Collectivités membres

La réussite des choix de traitement des déchets ménagers par compostage, passe par l’obligation d’obtenir un compost qui réponde, à minima, à la nouvelle norme NFU 44-051.

Cela suppose qu’une surveillance accrue doit être développée sur la qualité des différents déchets que l’on apporte dans le procédé.

Pour y parvenir, Sud Rhône Environnement a cherché à développer un certain nombre d’actions en aval de la collecte, afin de parvenir à une qualité d’intrants la meilleure possible.

Outre la collecte sélective des emballages ménagers, qui répond non seulement à des obligations règlementaires mais également à une logique de valorisation par réutilisation, il y avait lieu de mettre en place un cercle vertueux dans le tri des déchets.

Dans un premier temps :

Comme tout un chacun, SRE a incité les collectivités membres à développer le réseau de déchèteries sur le territoire.
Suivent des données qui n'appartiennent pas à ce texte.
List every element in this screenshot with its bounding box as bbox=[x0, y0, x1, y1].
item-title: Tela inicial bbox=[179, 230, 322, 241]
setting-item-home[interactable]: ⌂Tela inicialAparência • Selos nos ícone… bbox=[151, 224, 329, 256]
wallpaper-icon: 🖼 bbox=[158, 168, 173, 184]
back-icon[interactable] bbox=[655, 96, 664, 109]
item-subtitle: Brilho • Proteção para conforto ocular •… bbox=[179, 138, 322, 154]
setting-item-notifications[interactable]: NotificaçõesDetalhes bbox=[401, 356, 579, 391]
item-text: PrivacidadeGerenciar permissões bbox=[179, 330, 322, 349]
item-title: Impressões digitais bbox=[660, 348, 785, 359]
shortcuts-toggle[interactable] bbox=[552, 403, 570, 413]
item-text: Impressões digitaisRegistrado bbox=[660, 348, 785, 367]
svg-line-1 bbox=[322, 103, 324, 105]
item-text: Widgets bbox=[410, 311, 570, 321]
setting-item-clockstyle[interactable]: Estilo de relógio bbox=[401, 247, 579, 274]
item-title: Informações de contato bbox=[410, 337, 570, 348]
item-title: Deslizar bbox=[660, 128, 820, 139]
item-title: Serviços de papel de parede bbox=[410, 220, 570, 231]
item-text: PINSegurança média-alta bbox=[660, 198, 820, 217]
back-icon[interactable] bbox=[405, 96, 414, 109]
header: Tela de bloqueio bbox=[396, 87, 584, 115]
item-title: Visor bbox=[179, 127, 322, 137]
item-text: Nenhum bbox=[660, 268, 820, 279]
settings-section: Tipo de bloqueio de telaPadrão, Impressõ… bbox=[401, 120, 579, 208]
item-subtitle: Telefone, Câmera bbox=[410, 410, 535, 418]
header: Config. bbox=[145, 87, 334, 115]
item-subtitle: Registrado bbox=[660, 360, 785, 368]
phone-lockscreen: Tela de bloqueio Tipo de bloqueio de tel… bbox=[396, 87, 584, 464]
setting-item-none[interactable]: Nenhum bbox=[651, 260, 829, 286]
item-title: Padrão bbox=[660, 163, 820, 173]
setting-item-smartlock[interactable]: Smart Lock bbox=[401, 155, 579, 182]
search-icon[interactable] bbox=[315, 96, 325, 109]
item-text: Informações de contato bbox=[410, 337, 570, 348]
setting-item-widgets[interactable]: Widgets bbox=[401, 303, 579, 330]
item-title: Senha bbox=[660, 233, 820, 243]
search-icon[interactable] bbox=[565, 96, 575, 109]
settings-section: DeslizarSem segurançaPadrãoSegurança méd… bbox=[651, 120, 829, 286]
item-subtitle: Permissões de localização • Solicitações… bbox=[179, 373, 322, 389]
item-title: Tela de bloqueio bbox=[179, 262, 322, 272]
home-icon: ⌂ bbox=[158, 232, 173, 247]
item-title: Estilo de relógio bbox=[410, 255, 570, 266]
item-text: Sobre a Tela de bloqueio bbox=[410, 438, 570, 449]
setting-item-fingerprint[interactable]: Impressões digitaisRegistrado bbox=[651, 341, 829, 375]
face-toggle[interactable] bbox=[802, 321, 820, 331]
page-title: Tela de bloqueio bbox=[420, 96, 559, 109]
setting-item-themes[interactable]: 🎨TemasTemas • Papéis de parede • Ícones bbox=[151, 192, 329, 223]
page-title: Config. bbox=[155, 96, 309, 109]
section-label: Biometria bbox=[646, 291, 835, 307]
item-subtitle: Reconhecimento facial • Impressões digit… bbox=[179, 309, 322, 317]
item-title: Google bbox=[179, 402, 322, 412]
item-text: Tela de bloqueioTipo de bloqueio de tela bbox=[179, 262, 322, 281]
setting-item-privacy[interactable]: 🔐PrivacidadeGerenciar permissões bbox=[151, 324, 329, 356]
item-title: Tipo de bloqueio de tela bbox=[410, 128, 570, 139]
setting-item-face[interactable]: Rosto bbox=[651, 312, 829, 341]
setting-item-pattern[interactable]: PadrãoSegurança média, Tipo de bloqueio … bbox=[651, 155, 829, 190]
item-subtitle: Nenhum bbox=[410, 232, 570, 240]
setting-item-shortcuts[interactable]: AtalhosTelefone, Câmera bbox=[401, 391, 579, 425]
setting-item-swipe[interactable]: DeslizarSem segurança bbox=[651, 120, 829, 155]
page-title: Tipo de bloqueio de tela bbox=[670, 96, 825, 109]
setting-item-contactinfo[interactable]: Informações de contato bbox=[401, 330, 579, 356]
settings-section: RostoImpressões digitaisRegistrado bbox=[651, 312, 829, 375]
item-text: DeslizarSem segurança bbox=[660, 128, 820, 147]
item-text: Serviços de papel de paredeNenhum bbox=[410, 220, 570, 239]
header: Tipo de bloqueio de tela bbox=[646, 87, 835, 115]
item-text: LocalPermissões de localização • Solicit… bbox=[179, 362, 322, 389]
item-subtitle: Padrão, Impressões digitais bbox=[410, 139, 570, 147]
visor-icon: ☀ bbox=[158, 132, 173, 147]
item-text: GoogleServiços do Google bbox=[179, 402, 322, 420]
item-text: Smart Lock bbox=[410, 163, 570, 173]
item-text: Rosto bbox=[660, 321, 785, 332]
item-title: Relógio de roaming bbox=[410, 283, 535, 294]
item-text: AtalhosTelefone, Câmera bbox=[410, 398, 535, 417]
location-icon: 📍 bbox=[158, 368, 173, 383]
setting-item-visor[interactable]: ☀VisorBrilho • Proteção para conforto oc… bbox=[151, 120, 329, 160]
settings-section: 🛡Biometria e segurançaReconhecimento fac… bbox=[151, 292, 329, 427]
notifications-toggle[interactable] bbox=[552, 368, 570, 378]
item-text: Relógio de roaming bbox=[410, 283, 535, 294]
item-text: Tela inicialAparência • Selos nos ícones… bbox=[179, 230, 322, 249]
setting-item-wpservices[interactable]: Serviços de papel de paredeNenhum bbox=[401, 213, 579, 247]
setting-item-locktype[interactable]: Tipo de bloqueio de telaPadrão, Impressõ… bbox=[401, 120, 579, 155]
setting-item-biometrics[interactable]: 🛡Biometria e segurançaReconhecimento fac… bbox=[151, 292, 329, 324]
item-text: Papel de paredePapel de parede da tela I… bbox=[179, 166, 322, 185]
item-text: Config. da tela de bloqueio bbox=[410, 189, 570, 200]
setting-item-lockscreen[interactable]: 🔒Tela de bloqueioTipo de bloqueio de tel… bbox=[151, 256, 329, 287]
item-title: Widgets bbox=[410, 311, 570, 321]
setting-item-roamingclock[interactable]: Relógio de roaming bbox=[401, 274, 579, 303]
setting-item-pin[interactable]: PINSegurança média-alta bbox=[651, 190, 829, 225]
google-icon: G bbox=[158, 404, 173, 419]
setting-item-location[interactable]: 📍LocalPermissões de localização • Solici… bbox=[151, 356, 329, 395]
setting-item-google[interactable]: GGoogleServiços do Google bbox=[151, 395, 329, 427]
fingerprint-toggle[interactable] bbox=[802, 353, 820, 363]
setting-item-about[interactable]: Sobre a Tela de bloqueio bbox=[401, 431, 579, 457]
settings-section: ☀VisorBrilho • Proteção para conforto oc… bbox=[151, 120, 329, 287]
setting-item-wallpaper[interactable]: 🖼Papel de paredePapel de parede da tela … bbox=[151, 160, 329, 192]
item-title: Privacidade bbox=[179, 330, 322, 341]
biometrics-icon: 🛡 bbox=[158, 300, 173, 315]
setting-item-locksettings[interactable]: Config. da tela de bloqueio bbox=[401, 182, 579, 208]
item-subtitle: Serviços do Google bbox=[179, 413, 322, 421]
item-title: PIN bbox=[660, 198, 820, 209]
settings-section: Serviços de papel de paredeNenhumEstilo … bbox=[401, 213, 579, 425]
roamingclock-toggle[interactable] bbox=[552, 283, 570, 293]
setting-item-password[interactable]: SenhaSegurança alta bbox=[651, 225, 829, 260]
Celles-ci reçoivent notamment :

Les DMS

Les DEEE

Les piles

Les cartouches d’encre usagées.

Les huiles usagées minérales

Dans un deuxième temps :

Un technicien « qualité compost » a été recruté, afin d’analyser la composition de la poubelle grise (que nous appelons ResTE – Résidus de Tri Effectué-), et de mettre en place les actions de communication envers la population et de sensibilisation des collectivités, à la qualité des intrants.

Les 1° analyses avaient démontré que plus de 40% du volume de la poubelle grise (tout habitat confondu) était encore des emballages.

Mais également plus de 5% d’indésirables polluants et notamment des piles.

Parallèlement le phénomène DASRI a pris de l’ampleur notamment dans la collecte sélective.

Troisième temps :

  • Intensification du réseau de points de collecte des piles en mettant à disposition des petits commerces (tabac-journaux, photographes ) et plus récemment des écoles primaires, des boites de récupération des piles qui sont vidées un fois par mois dans le cadre d’une tournée en régie.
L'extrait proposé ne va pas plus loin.